-------- Data under study --------

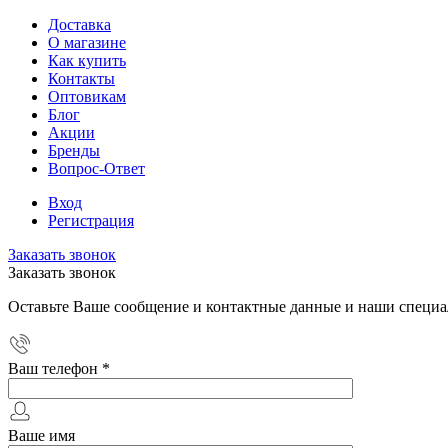
Доставка
О магазине
Как купить
Контакты
Оптовикам
Блог
Акции
Бренды
Вопрос-Ответ
Вход
Регистрация
Заказать звонок
Заказать звонок
Оставьте Ваше сообщение и контактные данные и наши специа
Ваш телефон
*
Ваше имя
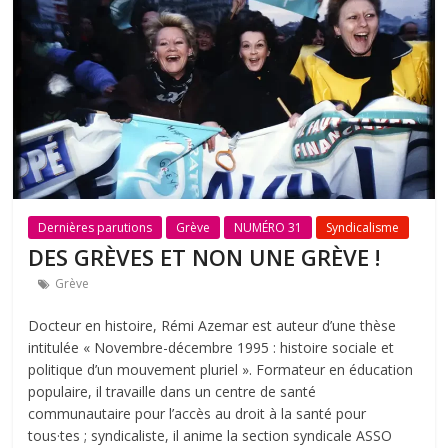
Dernières parutions
Grève
NUMÉRO 31
Syndicalisme
DES GRÈVES ET NON UNE GRÈVE !
Grève
Docteur en histoire, Rémi Azemar est auteur d’une thèse
intitulée « Νοvembre-décembre 1995 : histoire sociale et
politique d’un mouvement pluriel ». Formateur en éducation
populaire, il travaille dans un centre de santé
communautaire pour l’accès au droit à la santé pour
tous·tes ; syndicaliste, il anime la section syndicale ASSO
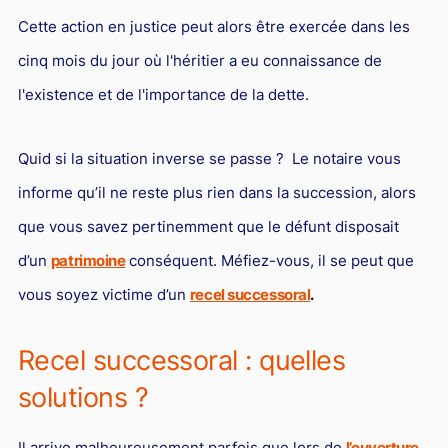
Droit du sport
Cette action en justice peut alors être exercée dans les
cinq mois du jour où l'héritier a eu connaissance de
l'existence et de l'importance de la dette.
Quid si la situation inverse se passe ? Le notaire vous
informe qu’il ne reste plus rien dans la succession, alors
que vous savez pertinemment que le défunt disposait
d’un
patrimoine
conséquent. Méfiez-vous, il se peut que
vous soyez victime d’un
recel successoral
.
Recel successoral : quelles
solutions ?
Il arrive malheureusement parfois que lors de
l’ouverture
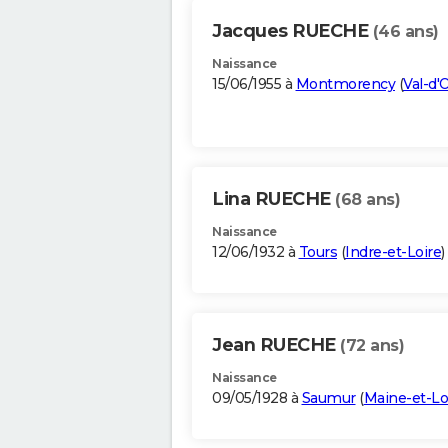
Jacques RUECHE
(46 ans)
Naissance
15/06/1955 à
Montmorency
(
Val-d'
Lina RUECHE
(68 ans)
Naissance
12/06/1932 à
Tours
(
Indre-et-Loire
)
Jean RUECHE
(72 ans)
Naissance
09/05/1928 à
Saumur
(
Maine-et-Lo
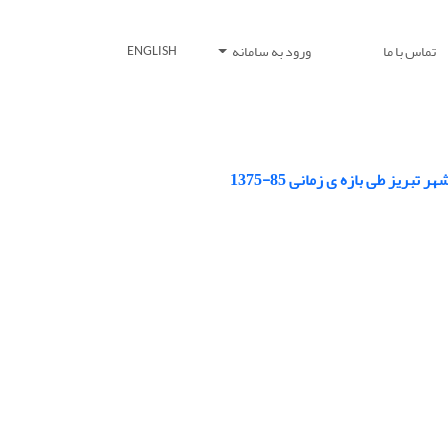
تماس با ما
ورود به سامانه
ENGLISH
ز طی بازه ی زمانی 85-1375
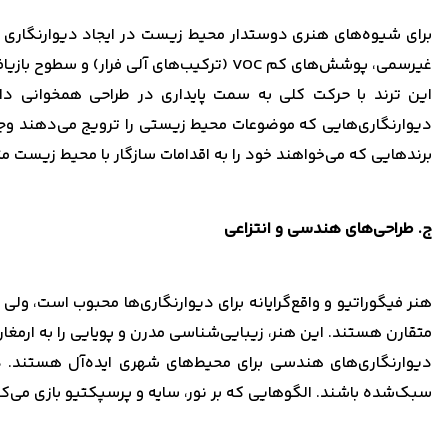
برای شیوه‌های هنری دوستدار محیط زیست در ایجاد دیوارنگاری و گ
غیرسمی، پوشش‌های کم VOC (ترکیب‌های آلی فرار) و سطوح بازیافتی یا پایدار از این دسته هستند.
این ترند با حرکت کلی به سمت پایداری در طراحی همخوانی دارد
دیوارنگاری‌هایی که موضوعات محیط زیستی را ترویج می‌دهند وجود
برندهایی که می‌خواهند خود را به اقدامات سازگار با محیط زیست 
ج. طراحی‌های هندسی و انتزاعی
هنر فیگوراتیو و واقع‌گرایانه برای دیوارنگاری‌ها محبوب است، و
متقارن هستند. این هنر، زیبایی‌شناسی مدرن و پویایی را به ارمغان
دیوارنگاری‌های هندسی برای محیط‌های شهری ایده‌آل هستند. دیو
سبک‌شده باشند. الگوهایی که بر نور، سایه و پرسپکتیو بازی می‌کنند،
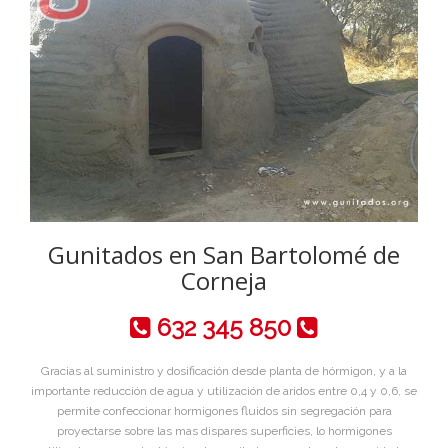
Gunitados en San Bartolomé de
Corneja
632 345 850
Gracias al suministro y dosificación desde planta de hórmigon, y a la
importante reducción de agua y utilización de aridos entre 0,4 y 0,6, se
permite confeccionar hormigones fluidos sin segregación para
proyectarse sobre las mas dispares superficies, lo hormigones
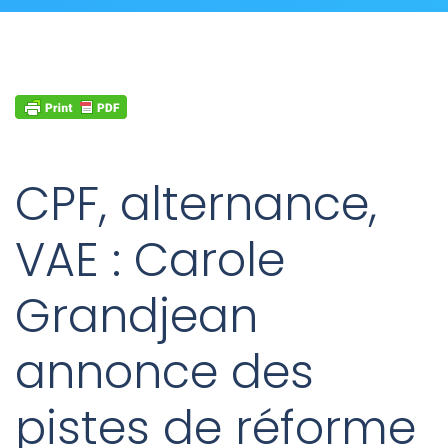
CPF, alternance,
VAE : Carole
Grandjean
annonce des
pistes de réforme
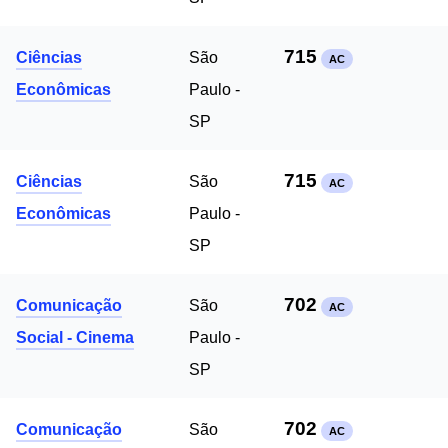
715
Ciências
São
AC
Econômicas
Paulo -
SP
715
Ciências
São
AC
Econômicas
Paulo -
SP
702
Comunicação
São
AC
Social - Cinema
Paulo -
SP
702
Comunicação
São
AC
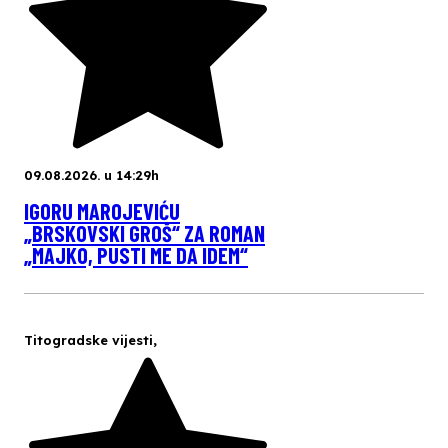
09.08.2026. u 14:29h
IGORU MAROJEVIĆU
„BRSKOVSKI GROŠ“ ZA ROMAN
„MAJKO, PUSTI ME DA IDEM“
Titogradske vijesti
,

--------

## Work instructions
Copy the lines that hold the word "alors". Take them from the records above.

## Solution to this problem
Cette action en justice peut alors être exercée dans les
informe qu’il ne reste plus rien dans la succession, alors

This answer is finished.